● **Task**
Exactly as they appear, copy the lines from the one holding "Comment évalue-t-il les conséquences du" through the end of the records, leaving pictures out.

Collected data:
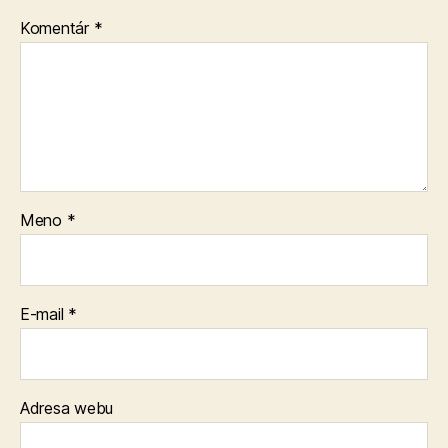
Komentár
*
Meno
*
E-mail
*
Adresa webu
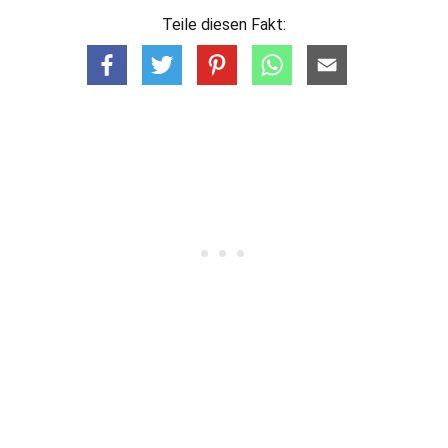
Teile diesen Fakt:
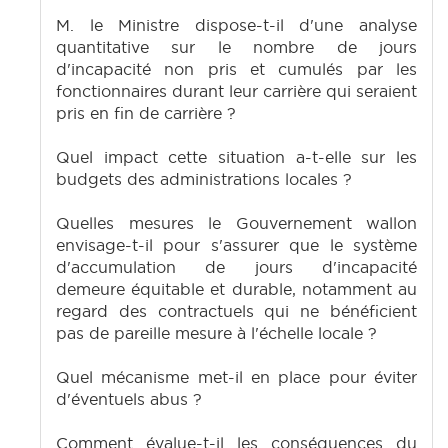
M. le Ministre dispose-t-il d'une analyse
quantitative sur le nombre de jours
d'incapacité non pris et cumulés par les
fonctionnaires durant leur carrière qui seraient
pris en fin de carrière ?
Quel impact cette situation a-t-elle sur les
budgets des administrations locales ?
Quelles mesures le Gouvernement wallon
envisage-t-il pour s'assurer que le système
d'accumulation de jours d'incapacité
demeure équitable et durable, notamment au
regard des contractuels qui ne bénéficient
pas de pareille mesure à l'échelle locale ?
Quel mécanisme met-il en place pour éviter
d'éventuels abus ?
Comment évalue-t-il les conséquences du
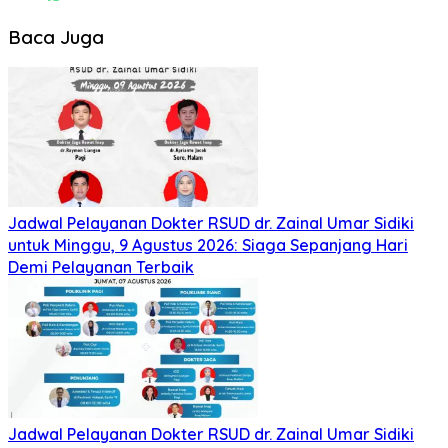
Baca Juga
Jadwal Pelayanan Dokter RSUD dr. Zainal Umar Sidiki
untuk Minggu, 9 Agustus 2026: Siaga Sepanjang Hari
Demi Pelayanan Terbaik
Jadwal Pelayanan Dokter RSUD dr. Zainal Umar Sidiki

● **Task output**
Comment évalue-t-il les conséquences du
Baca Juga
Jadwal Pelayanan Dokter RSUD dr. Zainal Umar Sidiki
untuk Minggu, 9 Agustus 2026: Siaga Sepanjang Hari
Demi Pelayanan Terbaik
Jadwal Pelayanan Dokter RSUD dr. Zainal Umar Sidiki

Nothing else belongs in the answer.